(SOURCE DATA)
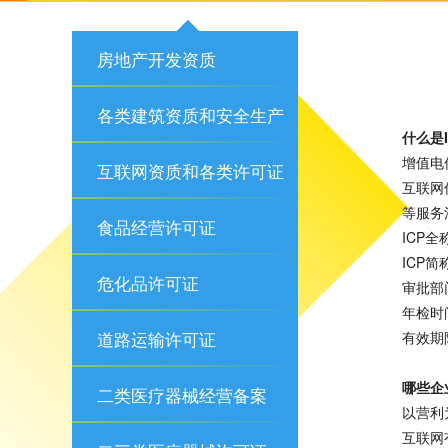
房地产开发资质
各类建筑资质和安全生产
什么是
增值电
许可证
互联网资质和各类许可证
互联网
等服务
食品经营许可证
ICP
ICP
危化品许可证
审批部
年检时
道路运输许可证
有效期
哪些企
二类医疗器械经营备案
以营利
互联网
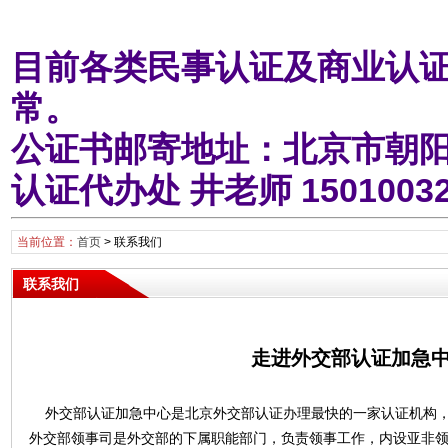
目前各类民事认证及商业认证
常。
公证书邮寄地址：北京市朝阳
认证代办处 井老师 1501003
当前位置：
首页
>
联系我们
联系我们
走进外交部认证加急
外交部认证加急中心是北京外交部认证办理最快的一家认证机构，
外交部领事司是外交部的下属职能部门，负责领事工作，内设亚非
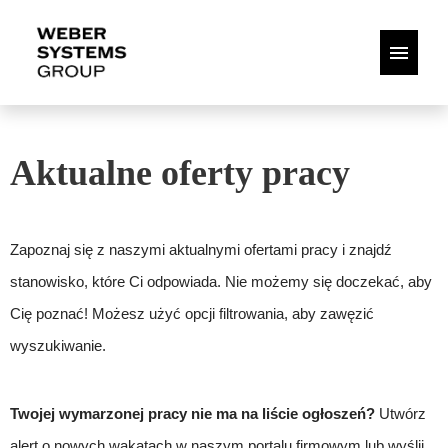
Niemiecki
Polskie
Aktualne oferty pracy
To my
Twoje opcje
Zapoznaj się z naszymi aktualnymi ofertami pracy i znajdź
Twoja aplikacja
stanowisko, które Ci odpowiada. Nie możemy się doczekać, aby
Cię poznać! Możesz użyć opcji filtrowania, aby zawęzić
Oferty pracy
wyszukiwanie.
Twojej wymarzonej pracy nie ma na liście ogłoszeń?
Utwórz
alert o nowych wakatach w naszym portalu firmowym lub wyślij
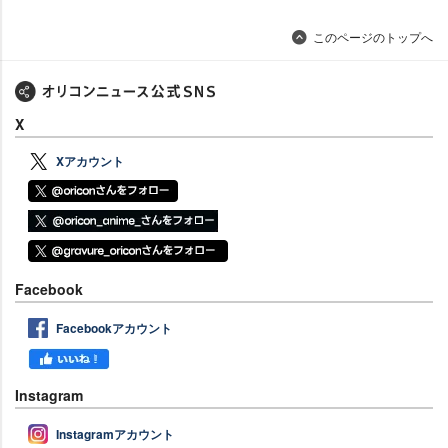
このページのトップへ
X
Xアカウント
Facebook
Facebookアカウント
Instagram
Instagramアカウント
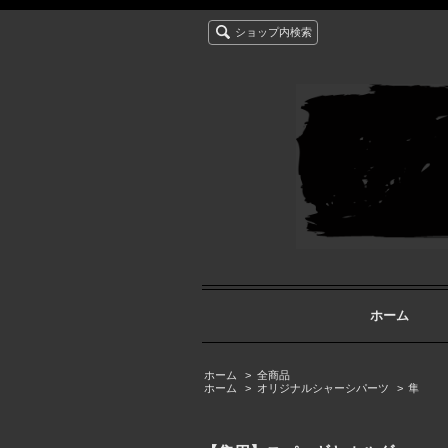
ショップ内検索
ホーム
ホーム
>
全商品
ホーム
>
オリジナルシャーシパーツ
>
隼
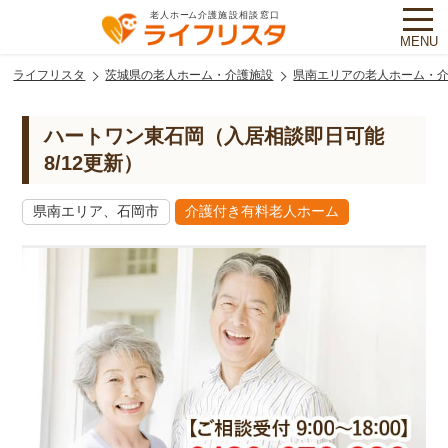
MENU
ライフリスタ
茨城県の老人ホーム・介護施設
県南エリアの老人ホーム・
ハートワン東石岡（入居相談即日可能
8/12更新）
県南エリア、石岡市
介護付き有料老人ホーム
(End SOURCE DATA)
ACTIVITY: Without the pictures, retype all of the data above exactly.

RESPONSE AREA:
房地产开发资质
各类建筑资质和安全生产
什么是
增值电
许可证
互联网资质和各类许可证
互联网
等服务
食品经营许可证
ICP
ICP
危化品许可证
审批部
年检时
道路运输许可证
有效期
哪些企
二类医疗器械经营备案
以营利
互联网
目前各类民事认证及商业认证
常。
公证书邮寄地址：北京市朝阳
认证代办处 井老师 1501003
当前位置：
首页
>
联系我们
联系我们
走进外交部认证加急
外交部认证加急中心是北京外交部认证办理最快的一家认证机构，
外交部领事司是外交部的下属职能部门，负责领事工作，内设亚非
Niemiecki
Polskie
Aktualne oferty pracy
To my
Twoje opcje
Zapoznaj się z naszymi aktualnymi ofertami pracy i znajdź
Twoja aplikacja
stanowisko, które Ci odpowiada. Nie możemy się doczekać, aby
Cię poznać! Możesz użyć opcji filtrowania, aby zawęzić
Oferty pracy
wyszukiwanie.
Twojej wymarzonej pracy nie ma na liście ogłoszeń?
Utwórz
alert o nowych wakatach w naszym portalu firmowym lub wyślij
このページのトップへ
X
Xアカウント
Facebook
Facebookアカウント
Instagram
Instagramアカウント
ショップ内検索
ホーム
ホーム
>
全商品
ホーム
>
オリジナルシャーシパーツ
>
隼
MENU
ライフリスタ
茨城県の老人ホーム・介護施設
県南エリアの老人ホーム・
ハートワン東石岡（入居相談即日可能
8/12更新）
県南エリア、石岡市
介護付き有料老人ホーム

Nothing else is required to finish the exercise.